Читать книгу Barry Loser Hates Half Term - Jim Smith - Страница 6
ОглавлениеIt was the first Sunday of half term and I was sitting in my sitting room watching Future Ratboy with my best friends, Bunky and Nancy Verkenwerken.
‘This is gonna be the keelest half term EVER!’ I said.
‘Keel’ is how Future Ratboy, my favourite TV superhero, says ‘cool’, in case you didn’t know.
‘YEAH!’ said Bunky, who’s sort of like Future Ratboy’s sidekick, Not Bird, except he’s not a bird. ‘I’m SO glad we don’t have to go to babyish old Pirate Camp any more!’
‘Me too!’ I said. ‘Pirate Camp is for BABIES!’

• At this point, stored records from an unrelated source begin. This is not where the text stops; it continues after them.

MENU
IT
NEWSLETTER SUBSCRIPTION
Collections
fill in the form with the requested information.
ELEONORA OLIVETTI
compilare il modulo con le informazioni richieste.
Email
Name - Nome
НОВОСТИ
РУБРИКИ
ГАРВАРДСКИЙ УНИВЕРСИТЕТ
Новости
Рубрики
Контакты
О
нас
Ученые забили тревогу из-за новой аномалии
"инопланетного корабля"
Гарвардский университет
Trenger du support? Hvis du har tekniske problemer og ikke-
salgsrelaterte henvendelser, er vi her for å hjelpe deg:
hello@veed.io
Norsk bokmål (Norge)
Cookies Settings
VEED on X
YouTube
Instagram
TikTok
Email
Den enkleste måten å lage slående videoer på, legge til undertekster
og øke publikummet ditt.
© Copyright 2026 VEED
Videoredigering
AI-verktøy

Pirate Camp is the holiday camp that me, Bunky and Nancy used to go to every half term when we were younger. It’s sort of like a nursery for kiddywinkles, except it’s on Mogden Island, which is an island in the middle of Mogden Lake.

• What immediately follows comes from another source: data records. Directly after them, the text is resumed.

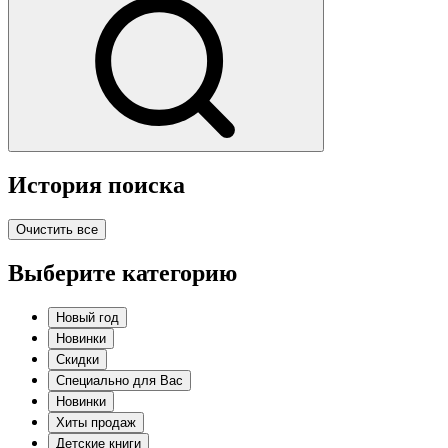
История поиска
Очистить все
Выберите категорию
Новый год
Новинки
Скидки
Специально для Вас
Новинки
Хиты продаж
Детские книги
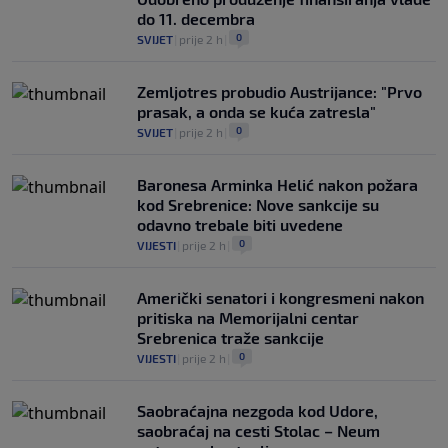
do 11. decembra
0
SVIJET
|
prije 2 h
|
Zemljotres probudio Austrijance: "Prvo
prasak, a onda se kuća zatresla"
0
SVIJET
|
prije 2 h
|
Baronesa Arminka Helić nakon požara
kod Srebrenice: Nove sankcije su
odavno trebale biti uvedene
0
VIJESTI
|
prije 2 h
|
Američki senatori i kongresmeni nakon
pritiska na Memorijalni centar
Srebrenica traže sankcije
0
VIJESTI
|
prije 2 h
|
Saobraćajna nezgoda kod Udore,
saobraćaj na cesti Stolac – Neum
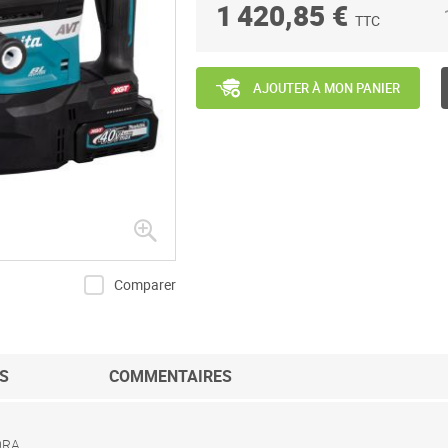
1 420,85 €
TTC
AJOUTER À MON PANIER
Comparer
S
COMMENTAIRES
0RA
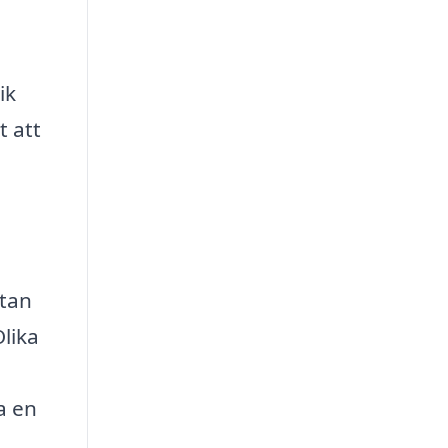
ik
t att
utan
Olika
,
a en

It’s owned by an unbelievakeely old man called Burt Barnacle, who dresses up as a pirate and goes on about treasure the whole time.
He says there’s a whole chest of it, buried somewhere on the island. Not that we ever found any when we were there.

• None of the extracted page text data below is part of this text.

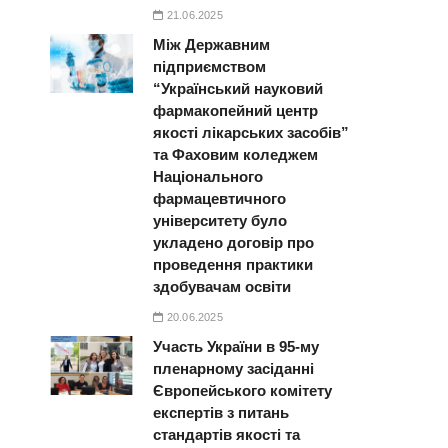
21.06.2025
Між Державним
підприємством
“Український науковий
фармакопейний центр
якості лікарських засобів”
та Фаховим коледжем
Національного
фармацевтичного
університету було
укладено договір про
проведення практики
здобувачам освіти
20.06.2025
Участь України в 95-му
пленарному засіданні
Європейського комітету
експертів з питань
стандартів якості та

‘I mean, who wants to sit around a campfire singing songs about trees for a whole week?’ said Bunky, waggling his hands in the air, which is how he does his impression of a tree.
‘YE-AH! Singing songs about trees is for KIDDYWINKLES!’ I said, remembering sitting round the campfire at Pirate Camp with Bunky and Nancy, singing about trees.
Sitting round a campfire singing about trees wasn’t the only thing we did at Pirate Camp, by the way. There was also pirate face-painting, pirate raft-making, lying under Burt’s giant skull-and-crossbones parachute while he whooshed it up and down, and listening to him tell super-spookoid ghost stories before we went to sleep in our tents at night.
I was just realising that I actukeely quite liked some of the stuff we got up to at Pirate Camp when my mum walked into the room carrying a plateful of Feeko’s chocolate digestive biscuits and three cans of Fronkle.
‘Here you go, kiddywinkles!’ she said, ruffling my hair.
‘MU-UM! We’re not KIDDYWINKLES any more!’ I said, sliding a biscuit off the plate and slotting it into my mouth.
‘Apologies for my mother,’ I said to Bunky and Nancy, and they both sniggled.
‘MAUREEN?’ cried my dad from upstairs. ‘MAUREEN, DESMOND’S POOED HIS NAPPY AGAIN!’
My dad was talking about my baby brother, Desmond Loser the Second, in case you didn’t know.
‘WELL, CHANGE IT THEN!’ screamed my mum up the stairs, and she turned back to us and started ringing. Which was weird, because she isn’t a phone. She’s my mum.